▶ [DESCRIPTION OF THE TASK]: Write out the following listing in full, exactly as it reads.

▶ [RECORDS SUPPLIED]:
◆ ◆ ◆ ◆ ◆

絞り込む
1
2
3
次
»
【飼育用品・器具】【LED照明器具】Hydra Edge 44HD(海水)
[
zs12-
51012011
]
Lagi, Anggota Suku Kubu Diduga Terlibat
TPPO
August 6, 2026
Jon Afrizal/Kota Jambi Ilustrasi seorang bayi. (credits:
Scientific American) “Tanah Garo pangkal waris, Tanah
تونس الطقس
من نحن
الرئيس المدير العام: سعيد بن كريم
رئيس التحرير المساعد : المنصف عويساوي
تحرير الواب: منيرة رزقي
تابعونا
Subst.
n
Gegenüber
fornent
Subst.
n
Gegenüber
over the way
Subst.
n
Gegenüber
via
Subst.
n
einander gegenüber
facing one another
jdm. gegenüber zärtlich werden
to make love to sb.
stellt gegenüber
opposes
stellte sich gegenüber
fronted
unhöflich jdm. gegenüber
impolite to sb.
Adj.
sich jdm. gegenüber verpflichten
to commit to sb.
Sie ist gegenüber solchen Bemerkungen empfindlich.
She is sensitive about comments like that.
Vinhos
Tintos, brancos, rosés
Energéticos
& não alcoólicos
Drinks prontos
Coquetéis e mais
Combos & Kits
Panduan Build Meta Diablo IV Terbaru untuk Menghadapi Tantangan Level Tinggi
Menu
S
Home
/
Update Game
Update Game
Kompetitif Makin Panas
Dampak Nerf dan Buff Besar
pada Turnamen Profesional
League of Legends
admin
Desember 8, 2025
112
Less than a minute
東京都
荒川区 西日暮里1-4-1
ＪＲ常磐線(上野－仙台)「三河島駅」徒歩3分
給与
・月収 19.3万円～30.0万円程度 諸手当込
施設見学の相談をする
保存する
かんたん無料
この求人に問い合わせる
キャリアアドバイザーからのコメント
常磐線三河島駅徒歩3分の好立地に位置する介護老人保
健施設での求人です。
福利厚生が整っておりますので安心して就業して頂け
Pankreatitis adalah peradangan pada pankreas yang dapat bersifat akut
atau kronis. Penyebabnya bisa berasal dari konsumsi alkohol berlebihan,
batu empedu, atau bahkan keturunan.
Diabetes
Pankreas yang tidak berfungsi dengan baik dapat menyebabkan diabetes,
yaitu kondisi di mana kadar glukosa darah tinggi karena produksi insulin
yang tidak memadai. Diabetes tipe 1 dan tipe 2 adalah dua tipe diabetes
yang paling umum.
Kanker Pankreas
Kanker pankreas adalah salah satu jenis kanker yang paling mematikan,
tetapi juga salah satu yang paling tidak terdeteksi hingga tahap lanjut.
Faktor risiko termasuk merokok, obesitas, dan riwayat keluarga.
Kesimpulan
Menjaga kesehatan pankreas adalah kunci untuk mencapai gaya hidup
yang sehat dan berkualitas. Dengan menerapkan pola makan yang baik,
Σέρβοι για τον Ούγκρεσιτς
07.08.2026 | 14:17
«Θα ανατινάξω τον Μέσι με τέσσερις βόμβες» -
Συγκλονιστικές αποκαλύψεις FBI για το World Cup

◆ ◆ ◆ ◆ ◆

▶ [YOUR RESPONSE]:
絞り込む
1
2
3
次
»
【飼育用品・器具】【LED照明器具】Hydra Edge 44HD(海水)
[
zs12-
51012011
]
Lagi, Anggota Suku Kubu Diduga Terlibat
TPPO
August 6, 2026
Jon Afrizal/Kota Jambi Ilustrasi seorang bayi. (credits:
Scientific American) “Tanah Garo pangkal waris, Tanah
تونس الطقس
من نحن
الرئيس المدير العام: سعيد بن كريم
رئيس التحرير المساعد : المنصف عويساوي
تحرير الواب: منيرة رزقي
تابعونا
Subst.
n
Gegenüber
fornent
Subst.
n
Gegenüber
over the way
Subst.
n
Gegenüber
via
Subst.
n
einander gegenüber
facing one another
jdm. gegenüber zärtlich werden
to make love to sb.
stellt gegenüber
opposes
stellte sich gegenüber
fronted
unhöflich jdm. gegenüber
impolite to sb.
Adj.
sich jdm. gegenüber verpflichten
to commit to sb.
Sie ist gegenüber solchen Bemerkungen empfindlich.
She is sensitive about comments like that.
Vinhos
Tintos, brancos, rosés
Energéticos
& não alcoólicos
Drinks prontos
Coquetéis e mais
Combos & Kits
Panduan Build Meta Diablo IV Terbaru untuk Menghadapi Tantangan Level Tinggi
Menu
S
Home
/
Update Game
Update Game
Kompetitif Makin Panas
Dampak Nerf dan Buff Besar
pada Turnamen Profesional
League of Legends
admin
Desember 8, 2025
112
Less than a minute
東京都
荒川区 西日暮里1-4-1
ＪＲ常磐線(上野－仙台)「三河島駅」徒歩3分
給与
・月収 19.3万円～30.0万円程度 諸手当込
施設見学の相談をする
保存する
かんたん無料
この求人に問い合わせる
キャリアアドバイザーからのコメント
常磐線三河島駅徒歩3分の好立地に位置する介護老人保
健施設での求人です。
福利厚生が整っておりますので安心して就業して頂け
Pankreatitis adalah peradangan pada pankreas yang dapat bersifat akut
atau kronis. Penyebabnya bisa berasal dari konsumsi alkohol berlebihan,
batu empedu, atau bahkan keturunan.
Diabetes
Pankreas yang tidak berfungsi dengan baik dapat menyebabkan diabetes,
yaitu kondisi di mana kadar glukosa darah tinggi karena produksi insulin
yang tidak memadai. Diabetes tipe 1 dan tipe 2 adalah dua tipe diabetes
yang paling umum.
Kanker Pankreas
Kanker pankreas adalah salah satu jenis kanker yang paling mematikan,
tetapi juga salah satu yang paling tidak terdeteksi hingga tahap lanjut.
Faktor risiko termasuk merokok, obesitas, dan riwayat keluarga.
Kesimpulan
Menjaga kesehatan pankreas adalah kunci untuk mencapai gaya hidup
yang sehat dan berkualitas. Dengan menerapkan pola makan yang baik,
Σέρβοι για τον Ούγκρεσιτς
07.08.2026 | 14:17
«Θα ανατινάξω τον Μέσι με τέσσερις βόμβες» -
Συγκλονιστικές αποκαλύψεις FBI για το World Cup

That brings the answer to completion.